[Samba] recycle: ... returned No such file or directory

Linda W samba at tlinx.org
Sat May 10 02:59:30 MDT 2014


Helmut Hullen wrote:
> Hallo, Linda,
> Just for the record:
>         grep charset /etc/samba/smb.conf
> tells on my system (since many years, from 3.0.x to now 4.1.6)
>         dos charset = CP1252
> and     testparm -sv 2>/dev/null | grep charset
> tells   dos charset = CP1252
>         unix charset = UTF-8
> The unix charset is (as "testparm -sv" tells) pr-set to UTF-8
>   
----
    That's the default according to the manpage.

> What does your option "display charset"?
>   
====
Here, let let me do a "man smb.conf" for you... ....um...  here we are:

      display charset (G)

           Specifies the charset that samba will use to print messages to
           stdout and stderr. The default value is "LOCALE", which means
           automatically set, depending on the current locale.
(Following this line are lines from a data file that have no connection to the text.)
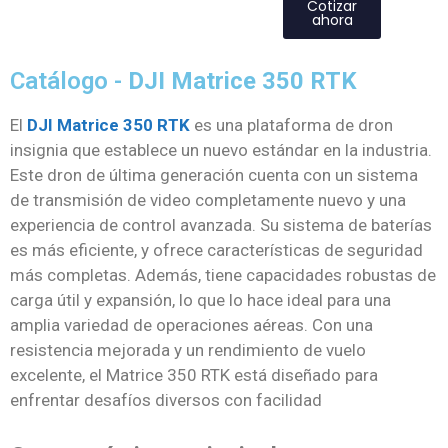
Cotizar
ahora
Catálogo -
DJI Matrice 350 RTK
El
DJI Matrice 350 RTK
es una plataforma de dron
insignia que establece un nuevo estándar en la industria.
Este dron de última generación cuenta con un sistema
de transmisión de video completamente nuevo y una
experiencia de control avanzada. Su sistema de baterías
es más eficiente, y ofrece características de seguridad
más completas. Además, tiene capacidades robustas de
carga útil y expansión, lo que lo hace ideal para una
amplia variedad de operaciones aéreas. Con una
resistencia mejorada y un rendimiento de vuelo
excelente, el Matrice 350 RTK está diseñado para
enfrentar desafíos diversos con facilidad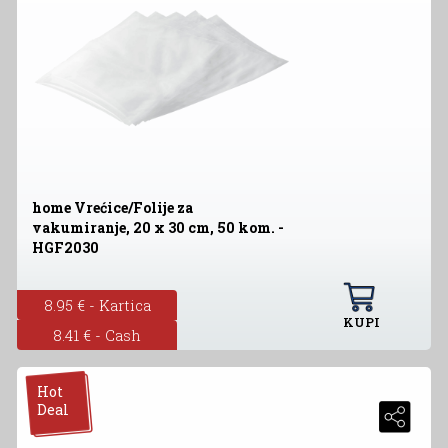
home Vrećice/Folije za
vakumiranje, 20 x 30 cm, 50 kom. -
HGF2030
8.95 € - Kartica
KUPI
8.41 € - Cash
Hot
Deal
The value
           should generally be the same as the value of the parameter unix
           charset.

           Default: display charset = "LOCALE" or "ASCII" (depending on the
           system)

           Example: display charset = UTF8

=============

As for your putting "dos charset" in your smb.conf:

    dos charset (G)

           DOS SMB clients assume the server has the same charset as 
they do.
           This option specifies which charset Samba should talk to DOS
           clients.

           The default depends on which charsets you have installed. Samba
           tries to use charset 850 but falls back to ASCII in case it 
is not
           available. Run testparm(1) to check the default on your system.

           No default
---------------

    I.e. it's used for dos SMB clients.  Are you running DOS as well?
It just seemed odd to see it and I didn't know if there was any software 
that
was using it when most linux systems use UTF-8 today.  If samba, for some
obscure reason thought it was talking to a DOS client, it might try to 
encode for it, but
that client was really running UTF8, it might cause odd behavior.
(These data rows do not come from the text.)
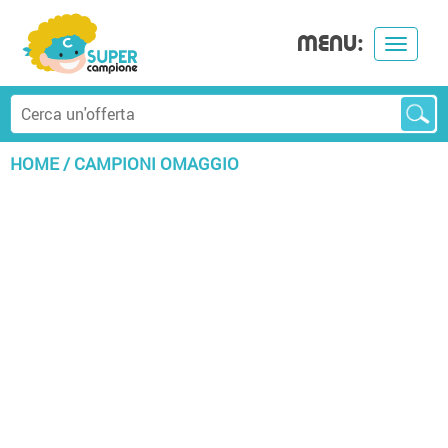
MENU:
Toggle
navigat
HOME
/
CAMPIONI OMAGGIO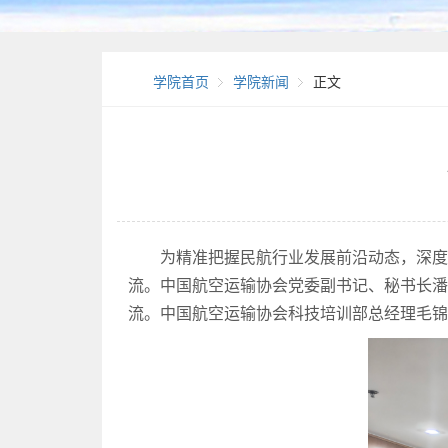
学院首页
学院新闻
正文
为精准把握民航行业发展前沿动态，深度
流。中国航空运输协会党委副书记、秘书长
流。中国航空运输协会科技培训部总经理毛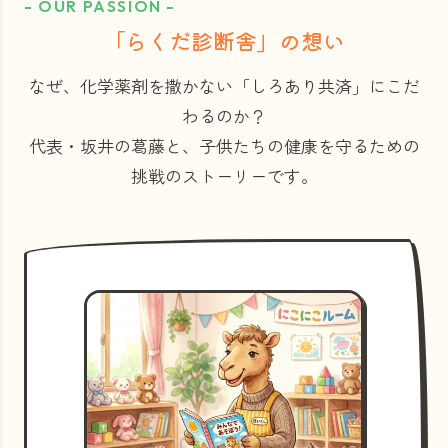
- OUR PASSION -
「らくだ診断舎」の想い
なぜ、化学薬剤を撒かない「しろあり共済」にこだ
わるのか？
代表・坂井の葛藤と、子供たちの健康を守るための
挑戦のストーリーです。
    I don't hear of many people using DOS these days, so keeping around
outdated settings could exercise code paths not widely tested.  It would 
seem
reasonable to remove it, but having files suddenly "reappear after being 
deleted"?

That's pretty weird, but I know ZFS is good about keeping backups of 
things in
snapshots and good with deduplication -- so if it was acting up or 
misconfigured, it's
the only thing I could think of that might restore a backup of a file 
"out of thin air"...
(not that it should usually do that, but... of all the variables...).